- Opening Delimiter -

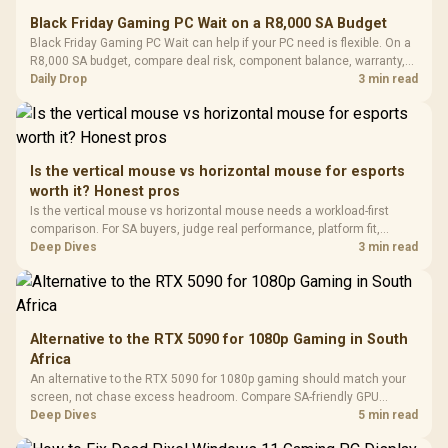
E2 Elite Tempered
to 25,600 DPI / 11
Black Friday Gaming PC Wait on a R8,000 SA Budget
Glass Mid-Tower
Fully
LORGAR No
Black Friday Gaming PC Wait can help if your PC need is flexible. On a
Gaming Case -
Programmable
Gaming H
Black / Trapezoidal
R8,000 SA budget, compare deal risk, component balance, warranty,
Buttons / 16.8
with Micro
Tempered Glass
and timing before waiting.
Daily Drop
3 min read
Million Colors
R
599
R
1,299
R
369
In Stock
In Stock
Black /
Panel / 2 Built-in
Synchronize / Rated
Driver
200mm ARGB Fans /
To 50 Million Clicks
Retractabl
Power Cover
20–20,0
Design / Magnetic
Frequency 
Dust Filter / 3 Slot
Is the vertical mouse vs horizontal mouse for esports
3.5mm Jac
Vertical VGA Slot
worth it? Honest pros
Leather
Cushions / 
Is the vertical mouse vs horizontal mouse needs a workload-first
Design / 
comparison. For SA buyers, judge real performance, platform fit,
Platf
warranty path, power needs, and upgrade timing before choosing
Deep Dives
3 min read
Compat
either side.
Alternative to the RTX 5090 for 1080p Gaming in South
Africa
An alternative to the RTX 5090 for 1080p gaming should match your
screen, not chase excess headroom. Compare SA-friendly GPU
classes, monitor needs, and upgrade priorities before choosing a
Deep Dives
5 min read
balanced card for your rig. Keep heat and fit in view.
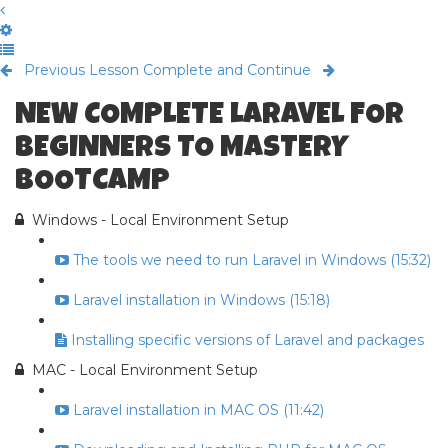
Previous Lesson
Complete and Continue
NEW COMPLETE LARAVEL FOR
BEGINNERS TO MASTERY
BOOTCAMP
Windows - Local Environment Setup
The tools we need to run Laravel in Windows (15:32)
Laravel installation in Windows (15:18)
Installing specific versions of Laravel and packages
MAC - Local Environment Setup
Laravel installation in MAC OS (11:42)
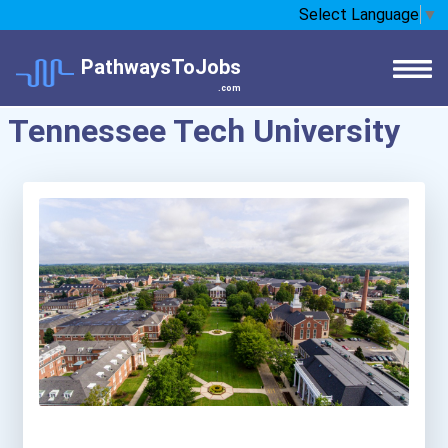
Select Language
▼
PathwaysToJobs
.com
Tennessee Tech University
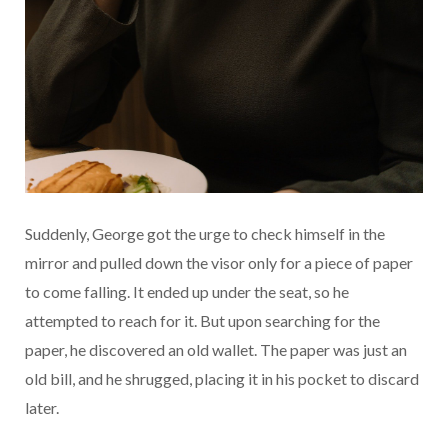
Suddenly, George got the urge to check himself in the
mirror and pulled down the visor only for a piece of paper
to come falling. It ended up under the seat, so he
attempted to reach for it. But upon searching for the
paper, he discovered an old wallet. The paper was just an
old bill, and he shrugged, placing it in his pocket to discard
later.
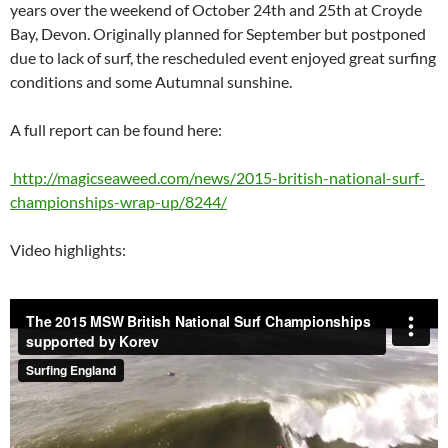
years over the weekend of October 24th and 25th at Croyde
Bay, Devon. Originally planned for September but postponed
due to lack of surf, the rescheduled event enjoyed great surfing
conditions and some Autumnal sunshine.
A full report can be found here:
http://magicseaweed.com/news/2015-british-national-surf-
championships-wrap-up/8244/
Video highlights:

- Closing Delimiter -

PROMPT: For every entry above, please output the text exactly and leave any picture behind.

SOLUTION TO THE PROBLEM:
E2 Elite Tempered
to 25,600 DPI / 11
Black Friday Gaming PC Wait on a R8,000 SA Budget
Glass Mid-Tower
Fully
LORGAR No
Black Friday Gaming PC Wait can help if your PC need is flexible. On a
Gaming Case -
Programmable
Gaming H
Black / Trapezoidal
R8,000 SA budget, compare deal risk, component balance, warranty,
Buttons / 16.8
with Micro
Tempered Glass
and timing before waiting.
Daily Drop
3 min read
Million Colors
R
599
R
1,299
R
369
In Stock
In Stock
Black /
Panel / 2 Built-in
Synchronize / Rated
Driver
200mm ARGB Fans /
To 50 Million Clicks
Retractabl
Power Cover
20–20,0
Design / Magnetic
Frequency 
Dust Filter / 3 Slot
Is the vertical mouse vs horizontal mouse for esports
3.5mm Jac
Vertical VGA Slot
worth it? Honest pros
Leather
Cushions / 
Is the vertical mouse vs horizontal mouse needs a workload-first
Design / 
comparison. For SA buyers, judge real performance, platform fit,
Platf
warranty path, power needs, and upgrade timing before choosing
Deep Dives
3 min read
Compat
either side.
Alternative to the RTX 5090 for 1080p Gaming in South
Africa
An alternative to the RTX 5090 for 1080p gaming should match your
screen, not chase excess headroom. Compare SA-friendly GPU
classes, monitor needs, and upgrade priorities before choosing a
Deep Dives
5 min read
balanced card for your rig. Keep heat and fit in view.
Previous Lesson
Complete and Continue
NEW COMPLETE LARAVEL FOR
BEGINNERS TO MASTERY
BOOTCAMP
Windows - Local Environment Setup
The tools we need to run Laravel in Windows (15:32)
Laravel installation in Windows (15:18)
Installing specific versions of Laravel and packages
MAC - Local Environment Setup
Laravel installation in MAC OS (11:42)
Select Language
▼
PathwaysToJobs
.com
Tennessee Tech University
Suddenly, George got the urge to check himself in the
mirror and pulled down the visor only for a piece of paper
to come falling. It ended up under the seat, so he
attempted to reach for it. But upon searching for the
paper, he discovered an old wallet. The paper was just an
old bill, and he shrugged, placing it in his pocket to discard
later.
years over the weekend of October 24th and 25th at Croyde
Bay, Devon. Originally planned for September but postponed
due to lack of surf, the rescheduled event enjoyed great surfing
conditions and some Autumnal sunshine.
A full report can be found here:
http://magicseaweed.com/news/2015-british-national-surf-
championships-wrap-up/8244/
Video highlights:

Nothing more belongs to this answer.